To form a connection between two Nodes, a connection manager PUTs some structured data about a Sender (including a reference to the manifest href) to a Receiver. The Receiver parses the manifest and begins accessing the stream.
Each time a Receiver changes the Sender it is receiving from, the Node resource describing the Receiver must be updated on the Node, and also the Node must notify the Registration & Discovery system.
The diagram below shows a typical connection management sequence.
NMOS’s content model can be applied to several types of elemental payload format and transport protocol, including, but not limited to:
- Uncompressed video over RTP according to RFC 4175
- Uncompressed audio over RTP according to RFC 3190
- ST.291 ANC data over RTP according to draft-ietf-payload-rtp-ancillary-02
The above are used by VSF’s TR-03 and are being standardized by SMPTE in the ST 2110 family of specifications.
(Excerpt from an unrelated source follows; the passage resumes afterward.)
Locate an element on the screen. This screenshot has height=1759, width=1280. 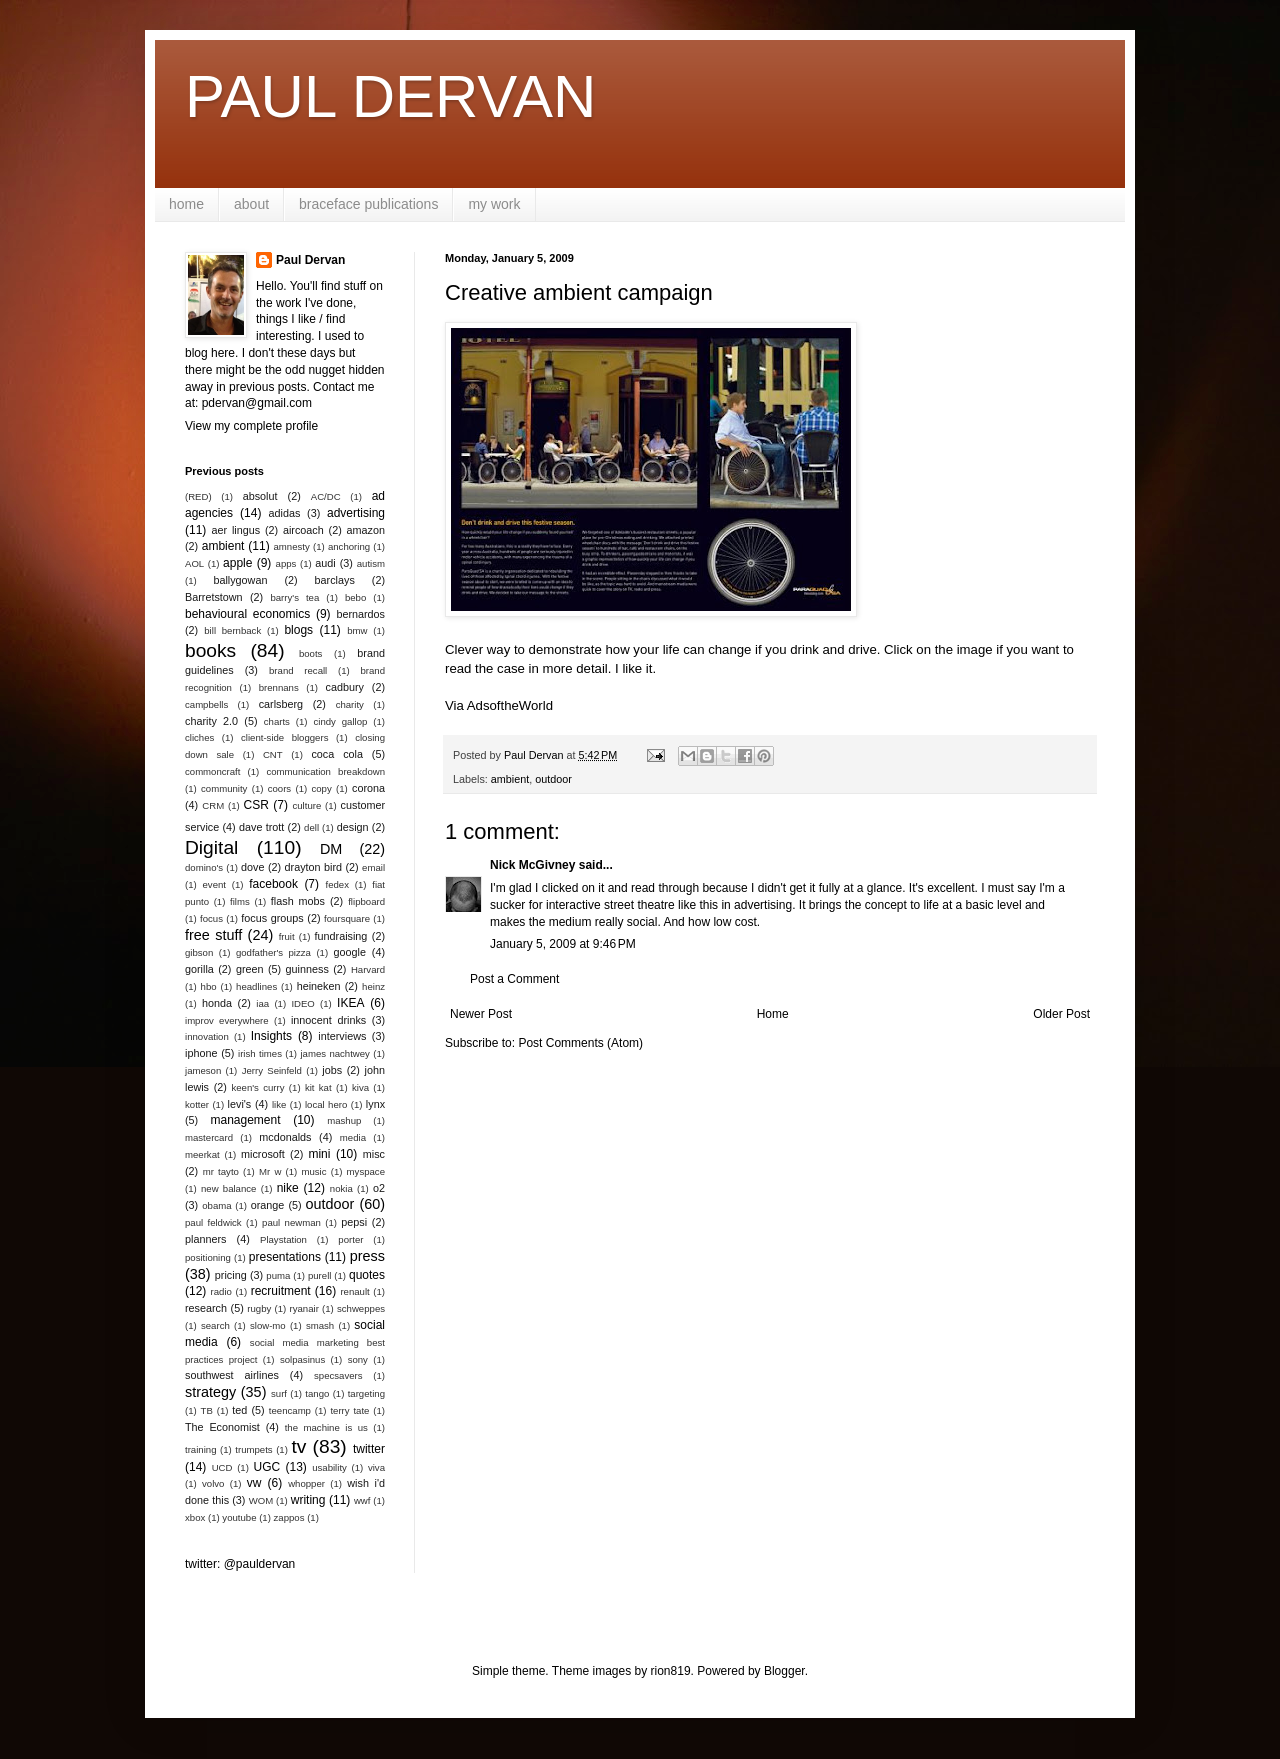 whopper is located at coordinates (306, 1483).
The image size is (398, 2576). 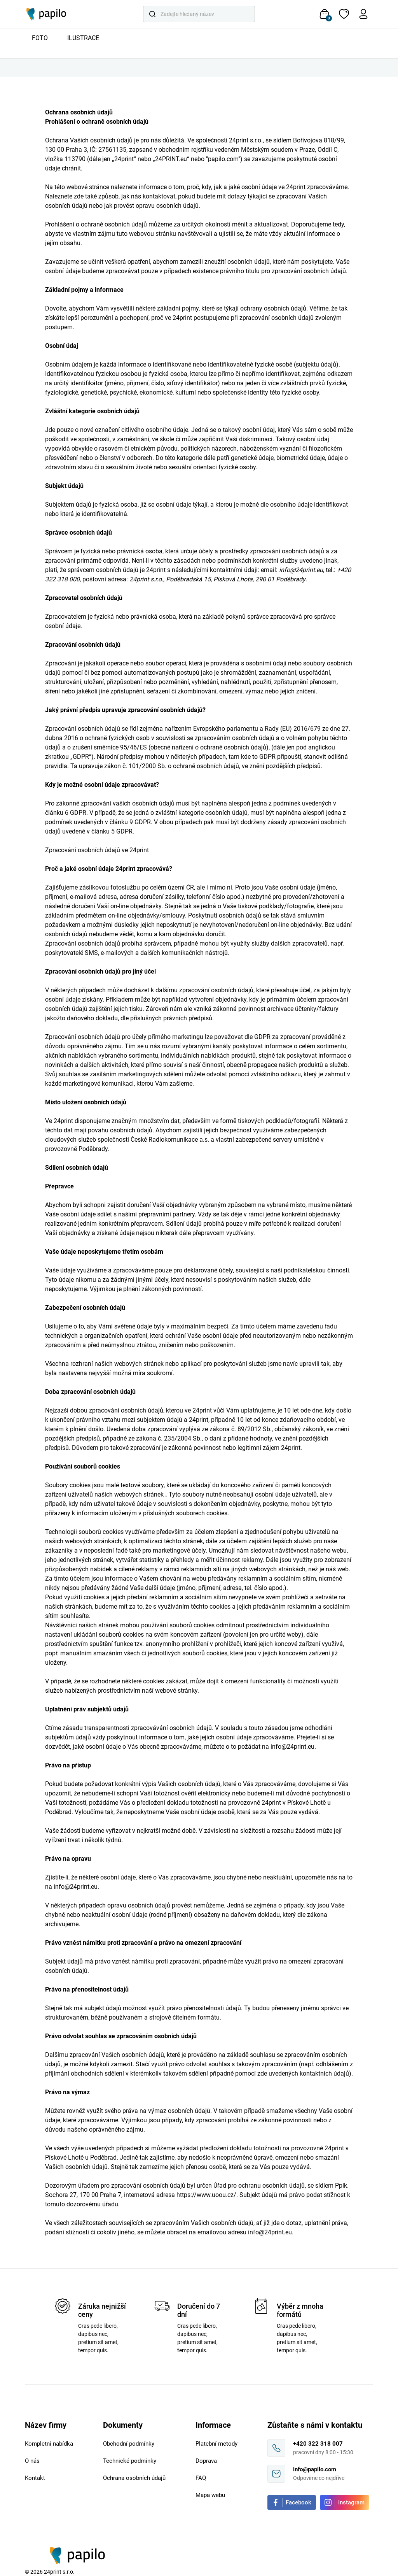 What do you see at coordinates (201, 2477) in the screenshot?
I see `FAQ` at bounding box center [201, 2477].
In addition multiplexed streams are supported, in particular:
- SMPTE ST 2022-6 (SDI over RTP)
NMOS APIs include a “format” attribute to describe they type of Sources and Flows. Note: for successful operation with multiplexed streams, v1.1 or later of IS-04 is required.
NMOS In-stream Signaling of Identity and Timing information for RTP streams specifies how to apply the content model using RTP header extensions to carry identity and timing information and signal Grain boundaries. These can be extended to support e.g. mezzanine compression formats such as VC-2.
Future NMOS specifications may be produced to specify how to apply the content model to other types of content transport (e.g. HTTP-based).